Murió el otro día Andreas Brehme, legendario lateral izquierdo alemán y autor del gol de la final del Mundial de 1990 en la que Alemania batió a Argentina de penalti por 1-0 en el minuto 85. Brehme, que era zurdo, lanzaba los penaltis con la derecha y así lo hizo frente al arquero Goycoechea, ante la atenta mirada del árbitro Codesal. Odié a Codesal, a Brehme y a Voller durante varios años. A Codesal por pitar un penalti que no fue, a Brehme por marcarlo y a Voller por fingir una caída.

Huelga decir que yo iba con Argentina, vapuleado por lesiones y un Maradona renqueante, inferior a Alemania, pero que pese a todo se había plantado en la final con buenas dosis de oficio y fortuna. Años más tarde, 16 años más tarde exactamente, dejé de odiar a Brehme. Y lo hice por la sencilla razón de que hizo lo que pocos deportistas hacen ni en sus carreras ni tampoco después: reconocer que algo les ha favorecido.

“El penalti que marqué yo no era tal penalti”, declaró el lateral. Bueno, eso fue algo que en vivo lo veía un tuerto –salvo Codesal–, pero pareciera como si el mundo le debiera una a Alemania tras haber perdido las finales del 82 y del 86, esta última precisamente ante la Argentina del entonces imperial Maradona. En 2006, Brehme, en cambio, fue capaz de reconocer una verdad casi empírica, jugadas que en cada uno de los países afectados son hitos históricos que se celebran si no tienen mancha y que no se tocan si la tienen.

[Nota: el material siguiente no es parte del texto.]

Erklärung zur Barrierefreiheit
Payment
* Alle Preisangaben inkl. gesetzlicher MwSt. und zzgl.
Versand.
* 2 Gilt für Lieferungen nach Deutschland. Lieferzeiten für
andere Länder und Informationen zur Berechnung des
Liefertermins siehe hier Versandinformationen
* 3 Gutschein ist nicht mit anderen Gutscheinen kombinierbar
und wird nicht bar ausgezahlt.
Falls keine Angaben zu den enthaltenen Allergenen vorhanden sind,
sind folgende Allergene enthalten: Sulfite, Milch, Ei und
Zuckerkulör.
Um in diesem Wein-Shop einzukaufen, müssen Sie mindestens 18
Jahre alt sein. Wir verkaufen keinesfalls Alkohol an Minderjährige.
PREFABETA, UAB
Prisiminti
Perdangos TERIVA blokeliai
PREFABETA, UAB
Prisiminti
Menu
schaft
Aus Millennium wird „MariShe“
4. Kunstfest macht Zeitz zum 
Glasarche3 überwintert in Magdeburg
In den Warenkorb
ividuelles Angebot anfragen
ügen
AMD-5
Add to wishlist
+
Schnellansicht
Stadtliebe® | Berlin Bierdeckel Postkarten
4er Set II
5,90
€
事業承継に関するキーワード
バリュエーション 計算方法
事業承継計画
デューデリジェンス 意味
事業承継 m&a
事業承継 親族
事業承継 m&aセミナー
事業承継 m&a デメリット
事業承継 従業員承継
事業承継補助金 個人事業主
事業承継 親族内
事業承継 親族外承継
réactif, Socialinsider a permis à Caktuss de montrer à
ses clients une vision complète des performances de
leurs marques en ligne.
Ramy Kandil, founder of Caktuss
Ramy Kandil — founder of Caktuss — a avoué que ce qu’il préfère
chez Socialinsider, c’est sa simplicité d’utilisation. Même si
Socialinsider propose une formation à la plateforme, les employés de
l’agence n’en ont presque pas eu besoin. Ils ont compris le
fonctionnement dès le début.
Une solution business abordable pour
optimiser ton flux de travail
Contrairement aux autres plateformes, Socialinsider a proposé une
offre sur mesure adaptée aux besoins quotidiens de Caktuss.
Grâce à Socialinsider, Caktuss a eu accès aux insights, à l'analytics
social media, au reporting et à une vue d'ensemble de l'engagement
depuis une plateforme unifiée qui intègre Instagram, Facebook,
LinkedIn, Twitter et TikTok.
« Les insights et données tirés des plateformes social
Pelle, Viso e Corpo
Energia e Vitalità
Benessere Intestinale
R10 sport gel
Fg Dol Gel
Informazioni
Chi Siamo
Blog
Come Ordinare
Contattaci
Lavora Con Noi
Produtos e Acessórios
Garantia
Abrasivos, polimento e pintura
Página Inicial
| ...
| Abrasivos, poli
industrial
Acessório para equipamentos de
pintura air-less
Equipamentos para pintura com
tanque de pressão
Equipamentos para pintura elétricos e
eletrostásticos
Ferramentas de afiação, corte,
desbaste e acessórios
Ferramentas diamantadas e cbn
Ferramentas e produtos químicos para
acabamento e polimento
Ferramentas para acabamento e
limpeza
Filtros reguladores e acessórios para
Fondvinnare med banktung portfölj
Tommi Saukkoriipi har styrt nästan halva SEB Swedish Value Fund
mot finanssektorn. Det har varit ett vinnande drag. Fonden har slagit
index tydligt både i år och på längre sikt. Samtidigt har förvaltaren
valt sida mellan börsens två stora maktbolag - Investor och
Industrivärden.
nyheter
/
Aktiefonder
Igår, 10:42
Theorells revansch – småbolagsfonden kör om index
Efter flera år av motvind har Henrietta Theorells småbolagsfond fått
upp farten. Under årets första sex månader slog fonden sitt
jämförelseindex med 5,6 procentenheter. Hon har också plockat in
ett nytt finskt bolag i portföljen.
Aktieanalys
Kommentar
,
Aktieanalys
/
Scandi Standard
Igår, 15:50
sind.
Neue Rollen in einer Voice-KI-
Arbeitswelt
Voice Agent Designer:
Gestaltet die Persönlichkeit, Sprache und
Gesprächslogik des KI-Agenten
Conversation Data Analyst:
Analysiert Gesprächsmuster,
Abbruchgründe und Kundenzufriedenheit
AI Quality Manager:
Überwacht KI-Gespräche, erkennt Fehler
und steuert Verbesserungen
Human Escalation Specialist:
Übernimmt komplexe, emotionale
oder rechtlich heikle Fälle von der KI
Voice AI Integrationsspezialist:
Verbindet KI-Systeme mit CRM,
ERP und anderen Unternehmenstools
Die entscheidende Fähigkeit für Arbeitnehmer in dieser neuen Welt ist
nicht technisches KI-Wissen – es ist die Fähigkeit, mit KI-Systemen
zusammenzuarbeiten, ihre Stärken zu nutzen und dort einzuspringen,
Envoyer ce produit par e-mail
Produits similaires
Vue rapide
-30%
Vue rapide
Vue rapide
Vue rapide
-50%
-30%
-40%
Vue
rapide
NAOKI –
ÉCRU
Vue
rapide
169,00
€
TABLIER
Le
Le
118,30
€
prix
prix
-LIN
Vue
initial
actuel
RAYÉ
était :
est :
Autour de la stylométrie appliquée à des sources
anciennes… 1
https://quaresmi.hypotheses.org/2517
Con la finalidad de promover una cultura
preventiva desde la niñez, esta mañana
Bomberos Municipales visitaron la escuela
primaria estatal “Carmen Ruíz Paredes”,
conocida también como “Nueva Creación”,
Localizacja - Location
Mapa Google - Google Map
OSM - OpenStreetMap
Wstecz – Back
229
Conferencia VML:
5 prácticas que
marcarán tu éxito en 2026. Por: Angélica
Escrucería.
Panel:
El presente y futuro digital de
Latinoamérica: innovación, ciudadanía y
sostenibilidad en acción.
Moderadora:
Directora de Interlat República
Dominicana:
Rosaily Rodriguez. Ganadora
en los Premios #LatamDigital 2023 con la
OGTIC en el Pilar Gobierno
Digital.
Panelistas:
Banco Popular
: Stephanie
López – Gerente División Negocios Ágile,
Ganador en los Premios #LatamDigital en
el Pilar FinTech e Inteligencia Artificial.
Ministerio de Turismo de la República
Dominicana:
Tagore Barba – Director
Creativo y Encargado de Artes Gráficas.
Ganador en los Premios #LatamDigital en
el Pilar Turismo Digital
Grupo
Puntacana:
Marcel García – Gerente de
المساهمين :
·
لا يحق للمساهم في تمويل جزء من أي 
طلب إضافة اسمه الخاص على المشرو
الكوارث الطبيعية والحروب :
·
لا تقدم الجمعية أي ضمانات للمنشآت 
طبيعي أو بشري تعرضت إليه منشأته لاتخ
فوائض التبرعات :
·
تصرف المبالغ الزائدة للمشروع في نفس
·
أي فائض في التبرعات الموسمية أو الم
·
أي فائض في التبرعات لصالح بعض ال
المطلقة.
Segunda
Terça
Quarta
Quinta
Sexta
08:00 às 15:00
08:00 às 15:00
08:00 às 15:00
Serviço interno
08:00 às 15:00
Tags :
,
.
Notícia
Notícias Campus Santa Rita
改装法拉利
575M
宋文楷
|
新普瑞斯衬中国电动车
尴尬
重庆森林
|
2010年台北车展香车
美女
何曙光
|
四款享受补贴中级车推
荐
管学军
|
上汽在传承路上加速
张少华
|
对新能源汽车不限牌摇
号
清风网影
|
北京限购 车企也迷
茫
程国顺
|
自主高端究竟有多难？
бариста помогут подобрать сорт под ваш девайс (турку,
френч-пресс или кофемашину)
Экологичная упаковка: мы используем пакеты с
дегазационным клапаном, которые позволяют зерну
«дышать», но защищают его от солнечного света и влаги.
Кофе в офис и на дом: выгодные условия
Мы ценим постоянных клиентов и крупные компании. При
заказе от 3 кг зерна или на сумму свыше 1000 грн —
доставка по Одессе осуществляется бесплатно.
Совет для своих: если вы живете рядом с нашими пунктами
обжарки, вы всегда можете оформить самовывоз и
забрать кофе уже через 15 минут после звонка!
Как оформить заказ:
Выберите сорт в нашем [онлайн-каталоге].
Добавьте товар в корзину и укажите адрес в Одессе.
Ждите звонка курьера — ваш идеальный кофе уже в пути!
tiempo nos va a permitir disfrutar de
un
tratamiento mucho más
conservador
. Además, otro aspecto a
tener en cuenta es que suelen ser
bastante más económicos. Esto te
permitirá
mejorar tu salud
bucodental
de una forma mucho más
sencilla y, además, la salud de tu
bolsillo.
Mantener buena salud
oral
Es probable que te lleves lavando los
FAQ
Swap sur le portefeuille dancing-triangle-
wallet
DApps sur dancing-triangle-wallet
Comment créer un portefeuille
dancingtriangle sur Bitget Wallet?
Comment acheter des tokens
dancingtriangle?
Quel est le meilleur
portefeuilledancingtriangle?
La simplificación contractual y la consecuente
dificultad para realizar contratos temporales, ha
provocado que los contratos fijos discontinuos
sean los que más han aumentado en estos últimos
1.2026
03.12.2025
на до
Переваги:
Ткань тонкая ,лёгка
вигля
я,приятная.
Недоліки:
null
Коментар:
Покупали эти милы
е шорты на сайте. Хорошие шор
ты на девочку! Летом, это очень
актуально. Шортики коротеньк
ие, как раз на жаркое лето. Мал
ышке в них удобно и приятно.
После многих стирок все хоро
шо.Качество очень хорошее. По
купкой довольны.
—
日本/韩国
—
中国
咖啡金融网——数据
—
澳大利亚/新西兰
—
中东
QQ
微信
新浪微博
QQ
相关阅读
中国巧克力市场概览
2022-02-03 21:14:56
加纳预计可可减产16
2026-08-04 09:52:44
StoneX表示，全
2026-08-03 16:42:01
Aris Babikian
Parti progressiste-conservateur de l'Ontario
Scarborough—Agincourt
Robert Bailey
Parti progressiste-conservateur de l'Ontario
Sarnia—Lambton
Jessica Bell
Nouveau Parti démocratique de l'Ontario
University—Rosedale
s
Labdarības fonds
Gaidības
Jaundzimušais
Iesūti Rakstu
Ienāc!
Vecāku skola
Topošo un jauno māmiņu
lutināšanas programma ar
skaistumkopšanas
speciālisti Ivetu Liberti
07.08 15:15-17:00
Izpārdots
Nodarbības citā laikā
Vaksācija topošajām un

Brehme la tocó, pese a que también dijera que antes de esa jugada hubo un penalti a Alemania que Codesal no pitó. Nunca es completa la alegría, pero al menos la jugada gorda, la que pasó a la historia, la reconoció. Esto, ya digo, ha pasado muy pocas veces en la historia del deporte, que está repleto de jugadas decisivas confusas o de actuaciones arbitrales cuando menos muy discutidas. Brehme ha muerto y se lamenta, claro. Se va con la conciencia tranquila.